We all know our highest mission is finding the cure for PH, but not everyone knows that PHA funds and administers five separate research programs to include the world’s only pediatric research fund and that over $14 million in research commitments have been made since 2001. Until we find the cure, increasing the quality and length of life is next for us at PHA, and I am so proud to be able to report that even though there were zero (0) FDA approved therapies for PH in 1994, now there are 12 with more on the horizon.

Patient outcomes are always better at medical centers that pull together all of the assets needed to combat this disease. Accordingly, PHA has undertaken a mission at our physicians' requests to certify over 126 PH Care Centers by 2016. Knowing that support for one another out in our communities leads to better outcomes as well, PHA now supports over 245 support groups nationwide led by over 300 of the finest people in our PHamily. Overall, they meet more than 600 times a year.

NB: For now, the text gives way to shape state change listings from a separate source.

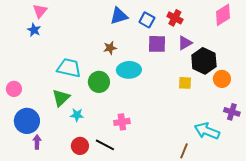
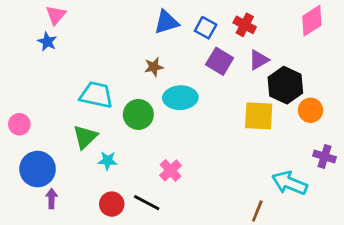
purple square: (157, 44) -> (220, 61), turned 30
yellow square: (185, 83) -> (259, 116), size x1.6
pink cross: (122, 122) -> (171, 170), turned -35

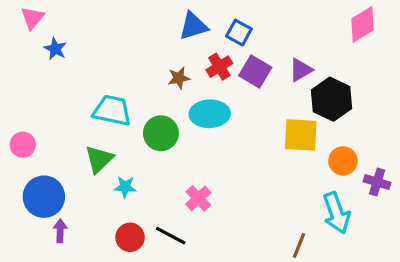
pink triangle: (56, 15) -> (33, 18), moved
red cross: (245, 25) -> (219, 67), moved, turned 30
orange circle: (311, 110) -> (343, 161), moved
cyan arrow: (290, 183) -> (336, 213), turned -132

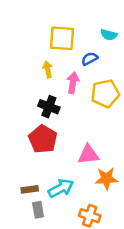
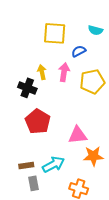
yellow arrow: (48, 70) -> (42, 72), moved
black cross: (49, 107) -> (27, 88), moved

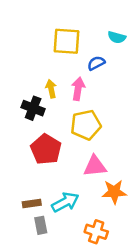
yellow pentagon: (92, 82) -> (86, 125), moved

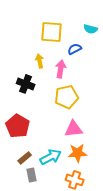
yellow arrow: (51, 89) -> (40, 61), moved
red pentagon: (46, 149) -> (18, 126), moved
orange star: (114, 192) -> (78, 153), moved
brown rectangle: (32, 203) -> (25, 158), turned -32

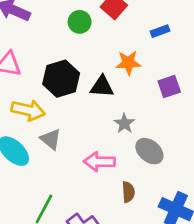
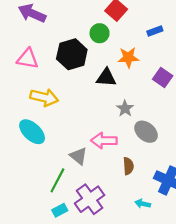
green circle: (80, 22) -> (100, 33), moved
black hexagon: (61, 79) -> (72, 54), moved
purple square: (169, 86) -> (163, 77), turned -36
gray triangle: (51, 139) -> (79, 156), moved

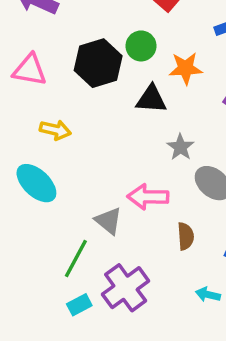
green circle: (100, 33) -> (141, 46), moved
yellow arrow: (44, 97) -> (55, 130), size x0.7

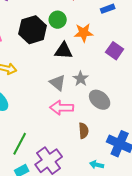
gray triangle: (108, 221) -> (58, 83), moved

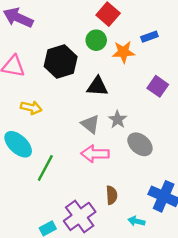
green circle: (58, 20) -> (96, 40), moved
orange star: (84, 33) -> (123, 52), moved
brown semicircle: (84, 131) -> (112, 195), moved
green line: (20, 144) -> (45, 168), moved

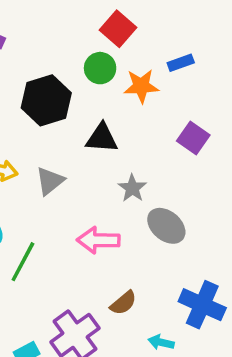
gray triangle: (90, 124) -> (50, 181), moved, turned 42
brown semicircle: (112, 195) -> (123, 303), turned 54

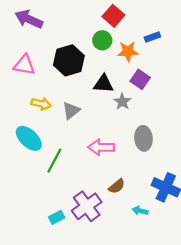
purple square: (193, 138) -> (140, 79), moved
gray star: (132, 188) -> (122, 102), moved
gray ellipse: (166, 226) -> (143, 138), turned 45

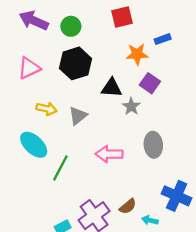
red square: (113, 16) -> (122, 17), turned 35
green circle: (102, 40) -> (71, 26), moved
pink triangle: (24, 65) -> (29, 68), turned -35
brown semicircle: (117, 186) -> (128, 206), moved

Ultimately to be as successful as we must be, we must create greater awareness about PH. Thanks to PHA in the last month more than 2,100 NYC taxicabs carried PHA’s public service announcements live on the screens facing the passengers. This led to more than 563,000 plays in only two weeks and 845,000 impressions. Not stopping there our PSAs have been supplied to over 4,000 television stations and have been seen on American Idol among other top-ranked shows. They can also be heard on greater than 9,000 radio stations.

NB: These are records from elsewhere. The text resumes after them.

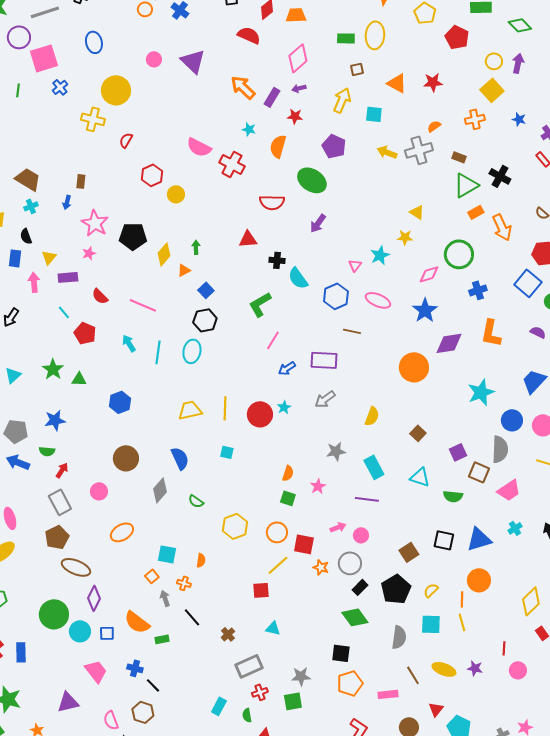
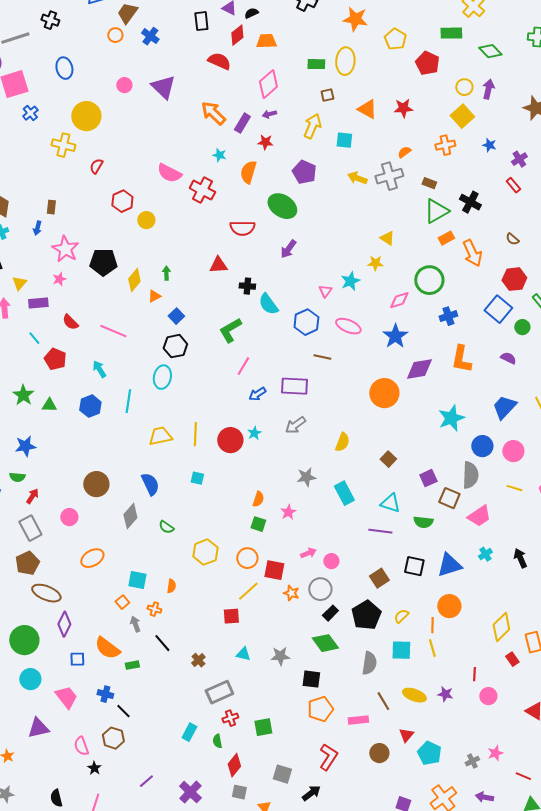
cyan line: (158, 352) -> (128, 401), moved
blue hexagon: (120, 402) -> (90, 406), moved
purple line: (367, 499) -> (380, 531), moved
cyan circle: (80, 631) -> (30, 679), moved
gray star: (301, 676) -> (280, 656), moved

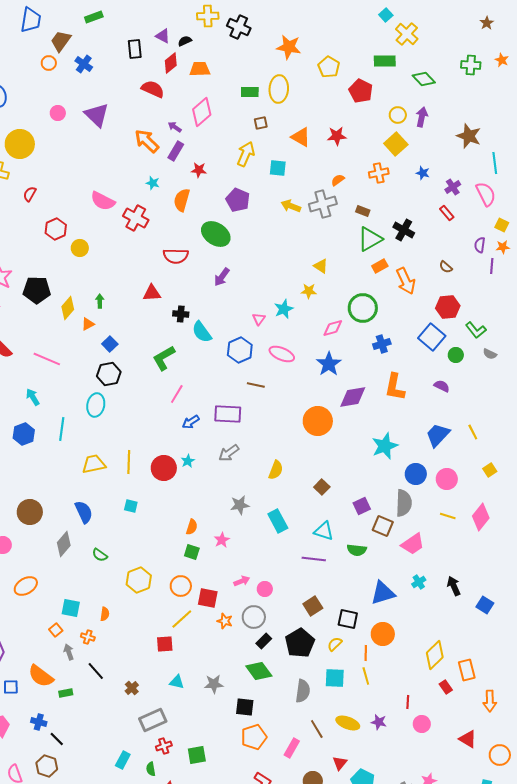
purple arrow: (269, 114) -> (175, 127), moved, turned 48
black square: (414, 566) -> (348, 619), moved
pink rectangle: (358, 720) -> (292, 748), turned -54

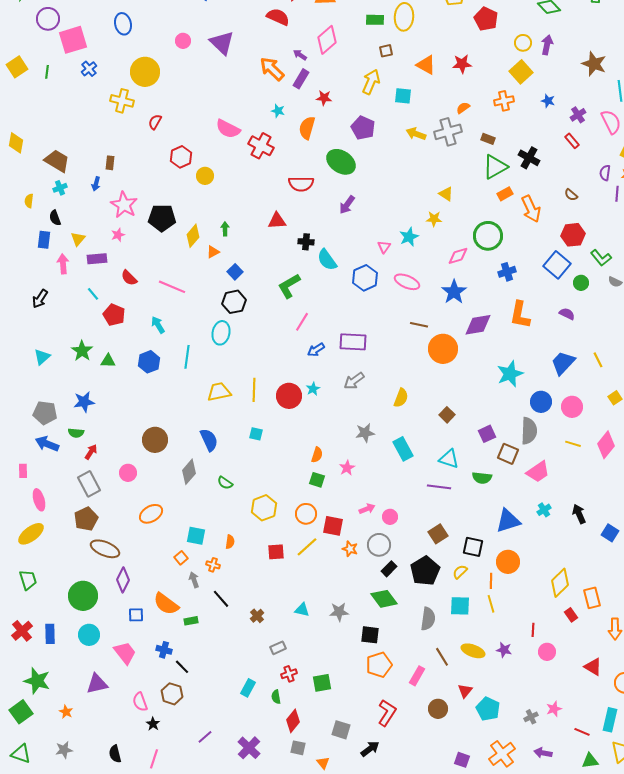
brown line: (256, 385) -> (419, 325), moved
red square: (165, 644) -> (276, 552), moved
gray rectangle: (153, 720) -> (278, 648), size x0.6

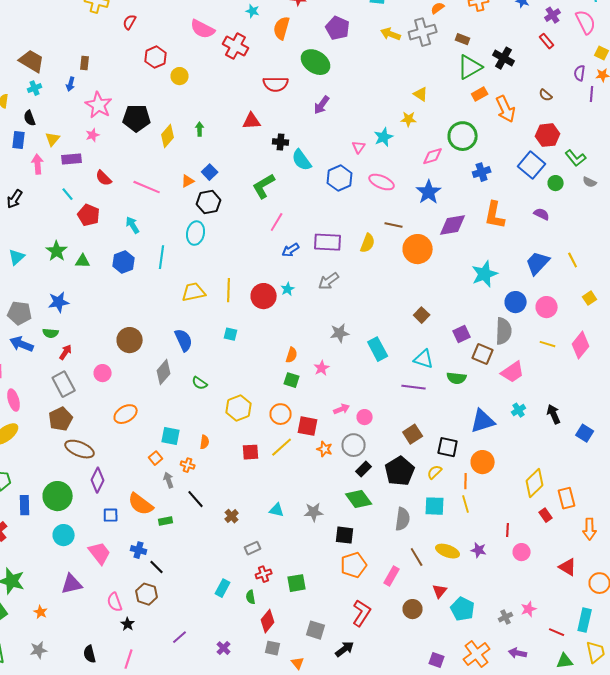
orange triangle: (213, 252) -> (188, 181), moved
yellow semicircle: (401, 398) -> (368, 243), moved
blue rectangle: (50, 634) -> (25, 505), moved
purple cross: (249, 748) -> (224, 648), size x0.6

I could go on and on but perhaps the numbers I am most proud of are these. For the past 11 years straight, our PHA has been awarded the absolute highest rating possible, 4 Stars by the independent non-profit evaluator, Charity Navigator. This places PHA in the elite of the elite of nonprofits among less than 1% of the thousands and thousands of charities evaluated annually. Indeed, PHighting back through PHundrasing is an activity that I can fully espouse and it will always get my support. See

Everywhere I carry this message I am greeted by the pride of our community that is so clearly earned and justified. It is a pride in the only organization that works directly for each of us affected by this disease, 24/7.